By default Median_Stats will calculate medians for the following meta data columns (if present): “nCount_RNA”, “nFeature_RNA”, “percent_mito”, “percent_ribo”, “percent_mito_ribo”.

median_stats <- Median_Stats(seurat_object = pbmc, group_by_var = "orig.ident")
orig.ident Median_nCount_RNA Median_nFeature_RNA Median_percent_mito Median_percent_ribo Median_percent_mito_ribo
sample1 2189.0 810.0 2.045561 37.30009 39.50258
sample2 2193.0 817.0 1.937208 36.68319 39.02439
sample3 2204.5 821.5 2.006391 36.89451 38.77124
sample4 2250.0 829.0 2.076271 36.90902 38.92387
Totals (All Cells) 2213.0 819.0 2.010702 36.92524 39.03276

Additional Variables

In addition to default variables, users can supply their own additional meta data columns to calculate medians using the median_var parameter.
NOTE: The meta data column must be in numeric format (e.g., integer, numeric, dbl)

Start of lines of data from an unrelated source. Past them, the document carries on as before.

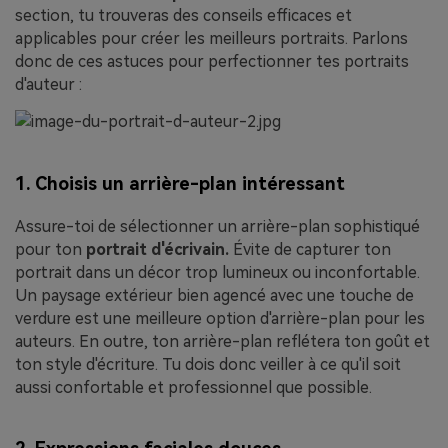
section, tu trouveras des conseils efficaces et
applicables pour créer les meilleurs portraits. Parlons
donc de ces astuces pour perfectionner tes portraits
d'auteur :
1. Choisis un arrière-plan intéressant
Assure-toi de sélectionner un arrière-plan sophistiqué
pour ton
portrait d'écrivain.
Évite de capturer ton
portrait dans un décor trop lumineux ou inconfortable.
Un paysage extérieur bien agencé avec une touche de
verdure est une meilleure option d'arrière-plan pour les
auteurs. En outre, ton arrière-plan reflétera ton goût et
ton style d'écriture. Tu dois donc veiller à ce qu'il soit
aussi confortable et professionnel que possible.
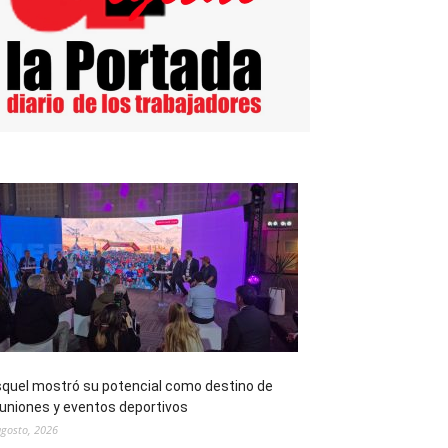
quel mostró su potencial como destino de
uniones y eventos deportivos
agosto, 2026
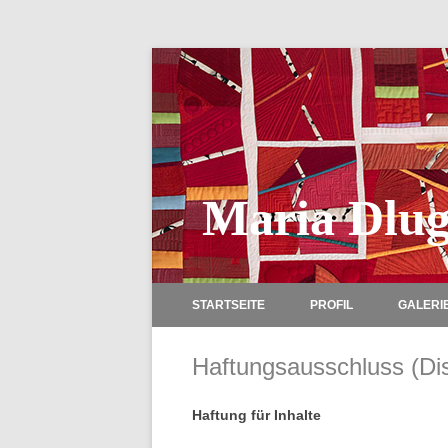
Maria Dlug
STARTSEITE
PROFIL
GALERI
Haftungsausschluss (Dis
Haftung für Inhalte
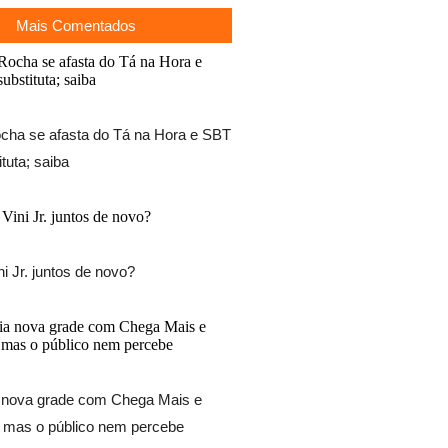
Mais Comentados
ocha se afasta do Tá na Hora e SBT
ituta; saiba
ni Jr. juntos de novo?
 nova grade com Chega Mais e
, mas o público nem percebe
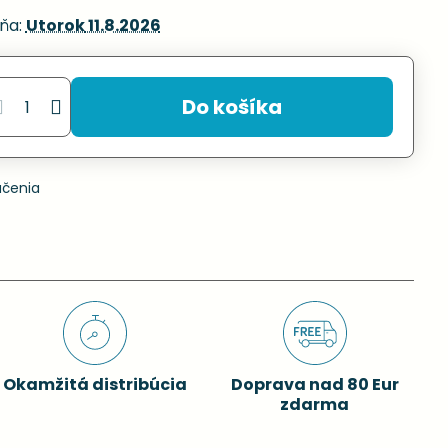
ňa:
Utorok
11.8.2026
Do košíka
učenia
Okamžitá distribúcia
Doprava nad 80 Eur
zdarma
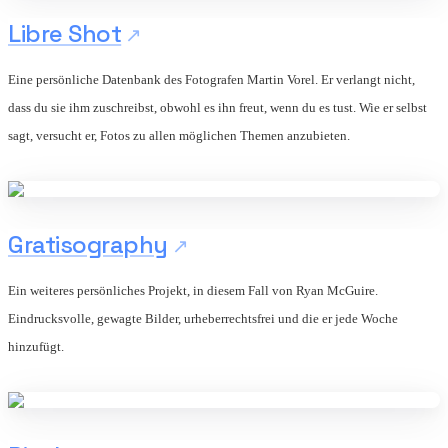
Libre Shot
Eine persönliche Datenbank des Fotografen Martin Vorel. Er verlangt nicht,
dass du sie ihm zuschreibst, obwohl es ihn freut, wenn du es tust. Wie er selbst
sagt, versucht er, Fotos zu allen möglichen Themen anzubieten.
Gratisography
Ein weiteres persönliches Projekt, in diesem Fall von Ryan McGuire.
Eindrucksvolle, gewagte Bilder, urheberrechtsfrei und die er jede Woche
hinzufügt.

median_stats <- Median_Stats(seurat_object = pbmc, group_by_var = "orig.ident", median_var = "module_score1")
orig.ident Median_nCount_RNA Median_nFeature_RNA Median_percent_mito Median_percent_ribo Median_percent_mito_ribo Median_module_score1
sample1 2189.0 810.0 2.045561 37.30009 39.50258 -0.1551981
sample2 2193.0 817.0 1.937208 36.68319 39.02439 0.0076579
sample3 2204.5 821.5 2.006391 36.89451 38.77124 -0.0939919
sample4 2250.0 829.0 2.076271 36.90902 38.92387 -0.1788730
Totals (All Cells) 2213.0 819.0 2.010702 36.92524 39.03276 -0.0922378

Calculate Median Absolute Deviations

In addition to calculating the median values scCustomize includes function to calculate the median absolute deviation for each of those features with function MAD_Stats. By setting the parameter mad_num the function will retrun the MAD*mad_num.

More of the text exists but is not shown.